If Wi Seol-ah is here…
I turned my head slightly to the side.
Namgung Bi-ah was also sitting next to her, looking at me.
They were staying in the same place, weren’t they?
Namgung Bi-ah watched me, who had appeared out of nowhere, then her eyes widened, and she approached.
Wi Seol-ah did the same.
“…Young Master? Is something wrong…?”
The two approached and looked at my face, their expressions filled with concern.
Seeing that, I smiled bitterly.
It seems I’m not very good at managing my expressions.
They’re all showing through.
I wish these things didn’t show.
“Nothing’s wrong.”
“…Liar.”
Namgung Bi-ah looked completely unconvinced by my words.
But I couldn’t help it.
‘Did I just end up here while walking?’
I mean, I just walked and walked unconsciously, heading here instinctively.
It sounds ridiculous, like something a dog would do.
Namgung Bi-ah and Wi Seol-ah, seeing my condition, seemed to sense something was wrong.
Then again, it’s natural for them to react like this when I suddenly appeared.
What should I say?
I pondered for a moment.
Nothing specific came to mind.
So, for now, I decided to just blurt out my honest feelings.
“I just wanted to see you.”
“…!”
“So I came by for a moment.”
Because I suddenly missed them.
It seems that’s all I could say right now.
I moved a little closer to the two, whose eyes widened in surprise.
It was strangely amusing to see them frozen like statues.
Chuckling at their reaction, I reached out.
Seureuk.
“…!”
Ah…!
Tentatively, yet somewhat firmly, I pulled them into a hug.
I felt a brief resistance, but they quickly relaxed and came into my embrace.
Their hair rustled, tickling the tip of my nose.
The faint scent of their skin allowed me to set down the heavy burden in my heart, just a little.
If I had hugged them suddenly, they probably would have exclaimed in surprise, but…
The two said nothing.
Were they that surprised?
Just as I started feeling apologetic…
Seureuk.
I felt hands gently stroking my back.
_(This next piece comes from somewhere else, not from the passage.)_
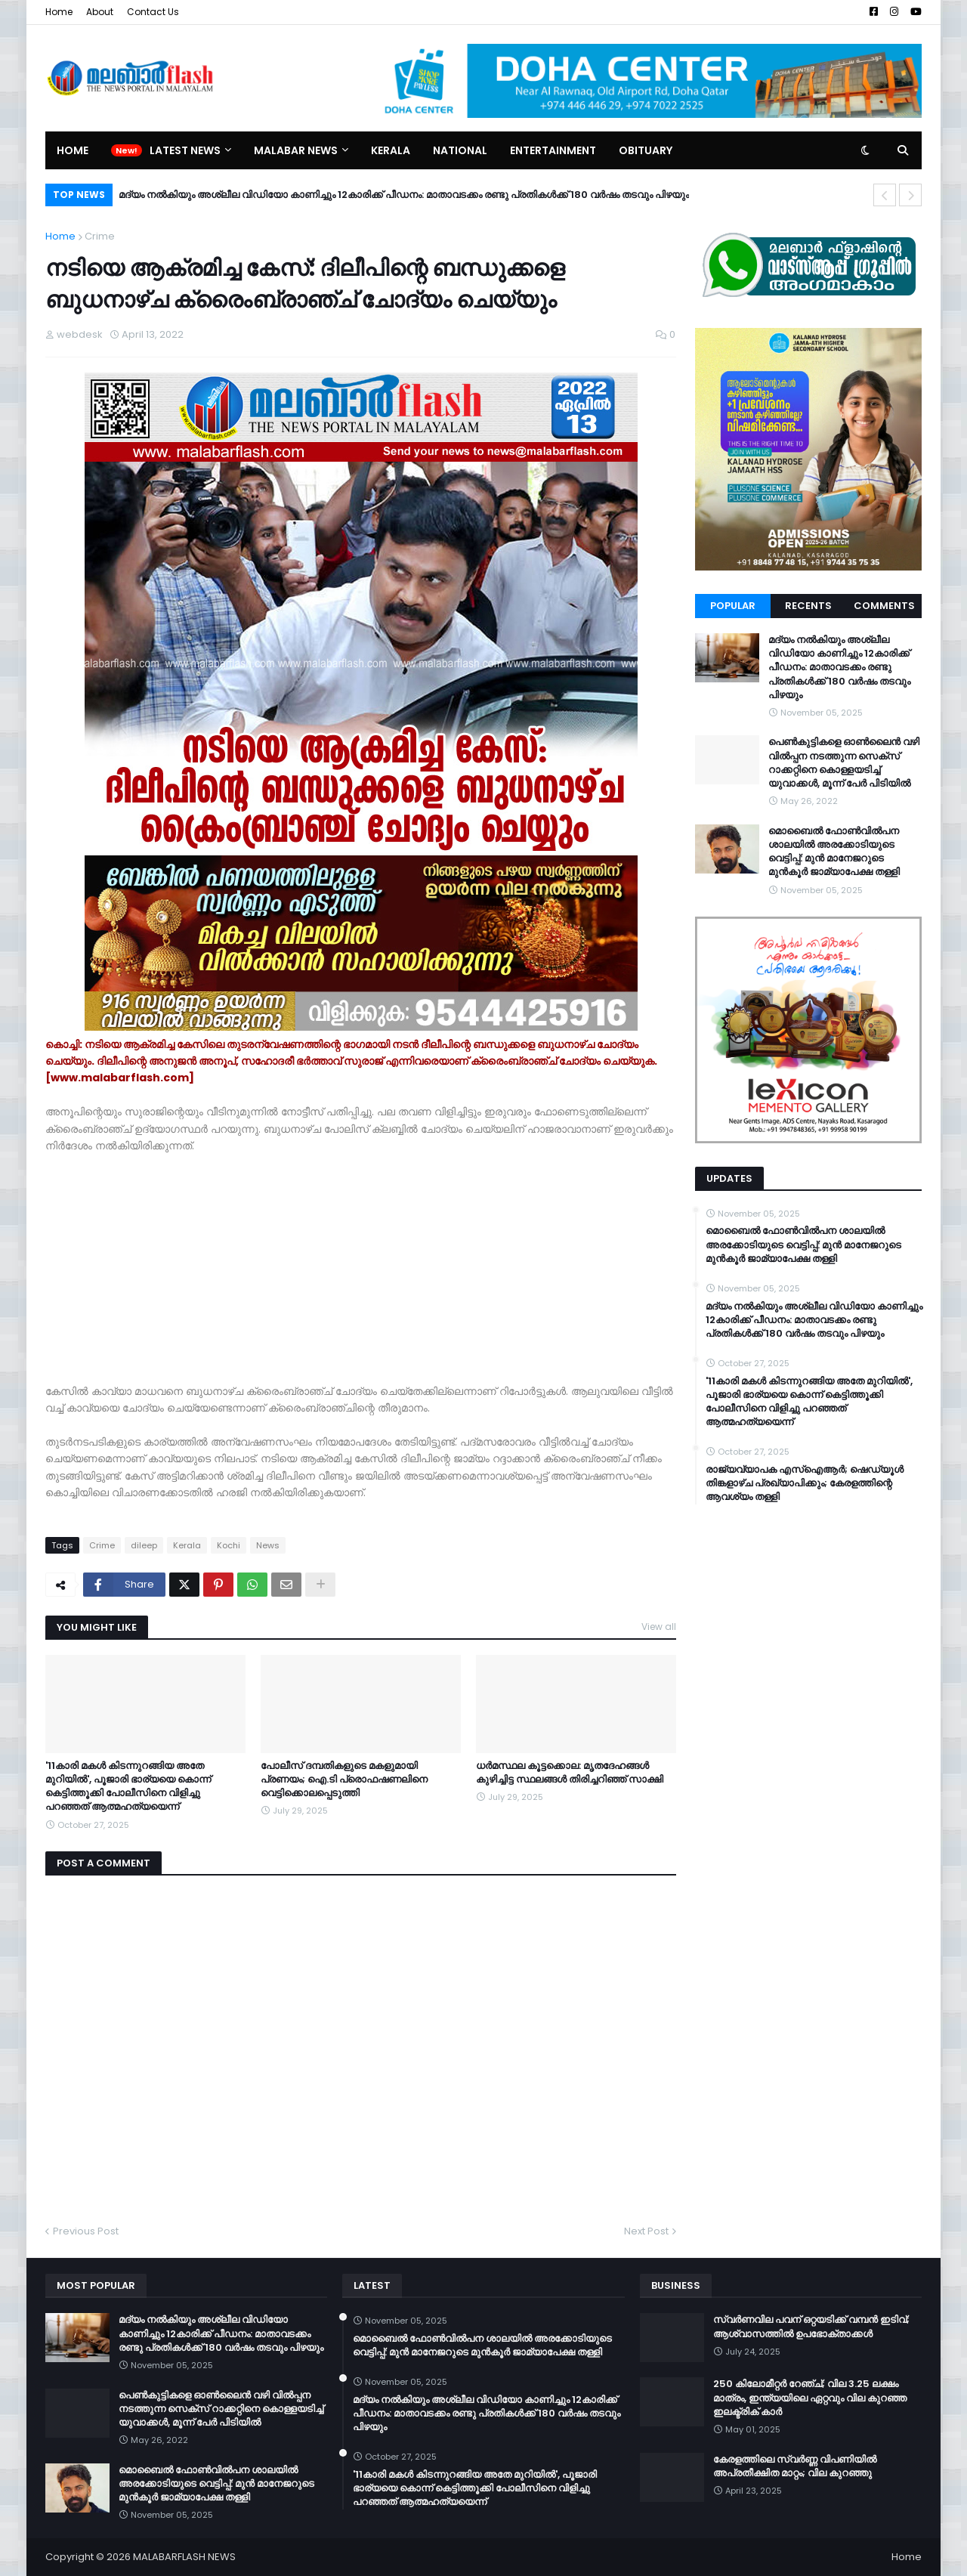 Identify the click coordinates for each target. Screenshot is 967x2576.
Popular (732, 605)
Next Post (646, 2231)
It seemed they thought comforting me was more important than scolding me.
Feeling that, I closed my eyes.
‘They’re small.’
I could feel the bodies of the two embraced within my arms.
Thin and small.
Their contained energy was so potent, yet they themselves were small and delicate.
Even while receiving this unprompted comfort from them, my mind remained complicated.
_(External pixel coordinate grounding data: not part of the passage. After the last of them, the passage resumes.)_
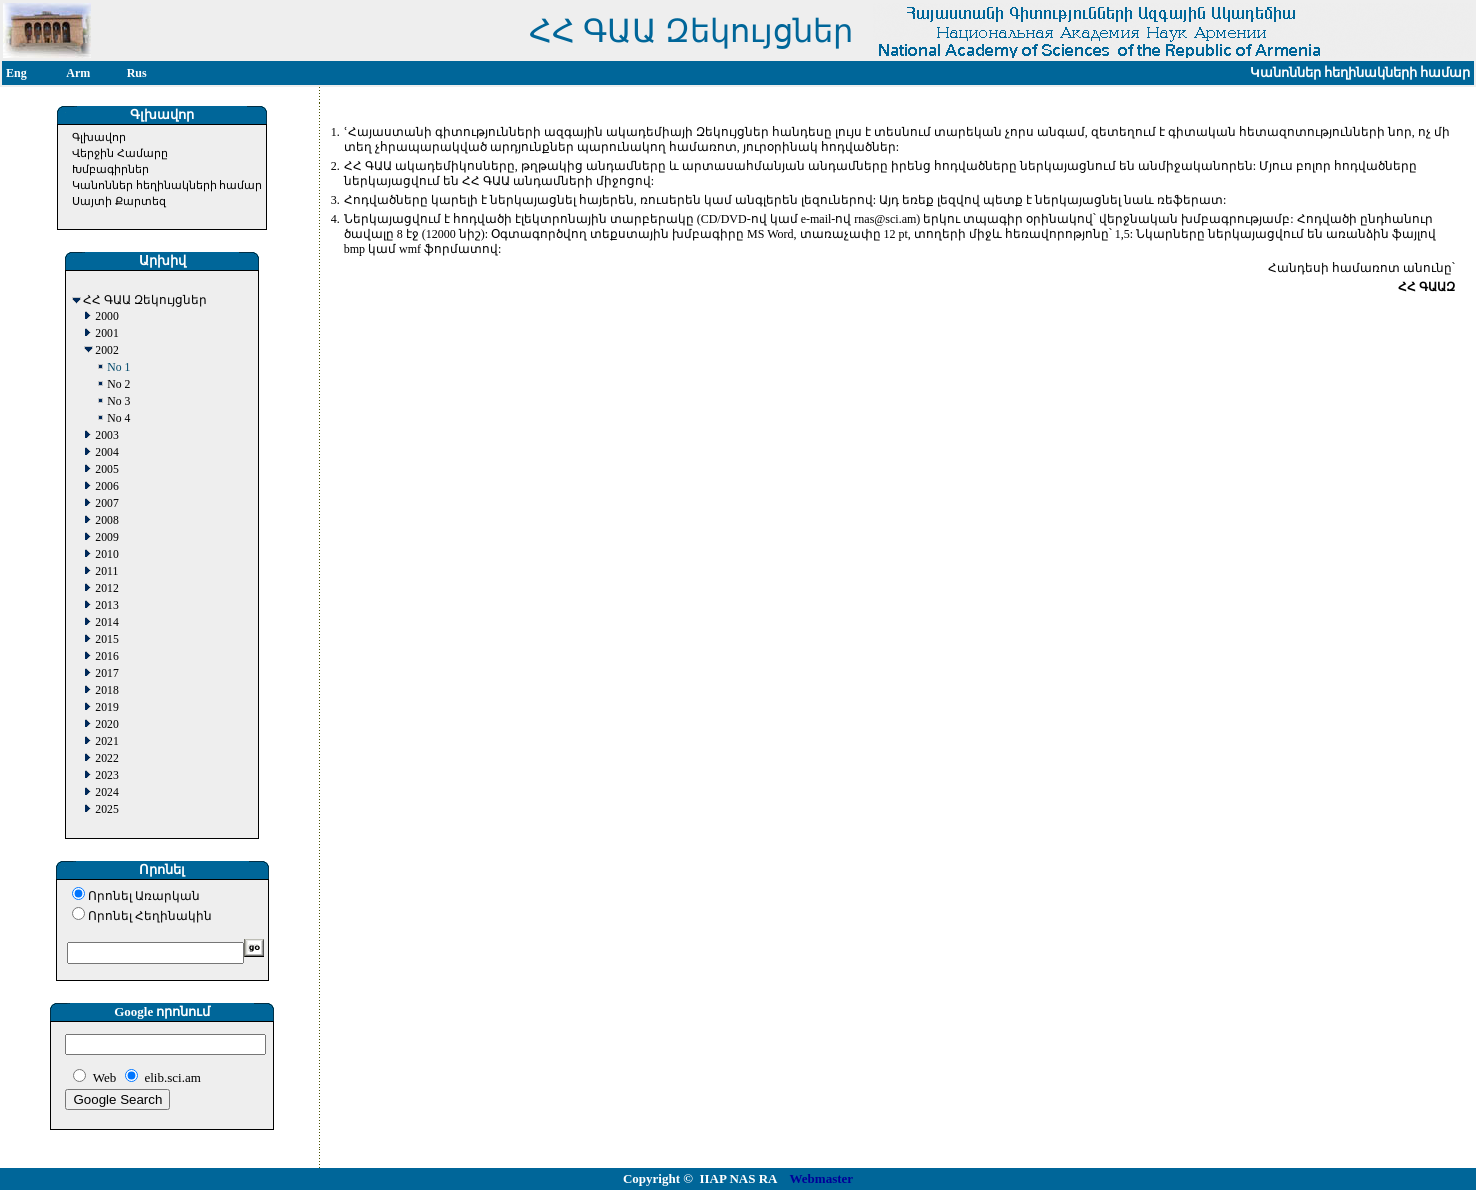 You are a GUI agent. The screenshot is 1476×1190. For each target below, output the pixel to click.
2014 (106, 622)
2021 (106, 741)
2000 (106, 316)
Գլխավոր (99, 137)
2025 (106, 809)
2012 (106, 588)
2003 (106, 435)
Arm (78, 73)
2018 (106, 690)
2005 (106, 469)
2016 (106, 656)
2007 (106, 503)
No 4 (118, 418)
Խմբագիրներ (110, 169)
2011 (106, 571)
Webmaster (822, 1178)
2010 (106, 554)
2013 (106, 605)
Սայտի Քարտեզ (119, 201)
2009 (106, 537)
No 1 (118, 367)
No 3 (118, 401)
The reason I persist in this dull life.
I thought about it.
‘Ah….’
And then I remembered.
The peace and tranquility that Cheonghaeilgeom spoke of.
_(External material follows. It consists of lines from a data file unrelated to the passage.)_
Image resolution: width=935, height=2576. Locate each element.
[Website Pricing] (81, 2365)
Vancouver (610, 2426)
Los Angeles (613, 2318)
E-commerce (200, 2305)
I recalled the wrinkled eyes of the old man who asked me where my tranquility lay.
I also recalled the answer I couldn’t give back then.
‘Perhaps this is my tranquility.’
May peace be upon those who died for me.
May the lives of those I hold now be peaceful going forward.
A life for those who burned their lives for me, even if they weren’t embraced like this.
If it’s a life for that purpose, then this life is enough.
Ten years, wasn’t it?
I will end the Blood Calamity within that time.
Even if I can’t, I will.
I just need to get it done somehow.
I discarded the option of giving up long ago.
For that, I can give up anything.
I can become anything.
Kkuuk.
I hugged them tighter, burying my face in their shoulder.
And I thought.
‘I can do it.’
I will not break.
I repeated that endlessly.
The next day, as soon as morning came, I encountered the Poison King.
“I apologize for the early hour, Tang Family Head-nim.”
Others were just starting their morning training around this time.
Around the time they probably hadn’t even had breakfast properly.
Seeing me show up unannounced, the Poison King furrowed his brow.
Seeing that, I said with a slight smile.
“The lake I mentioned before. Can I see it now?”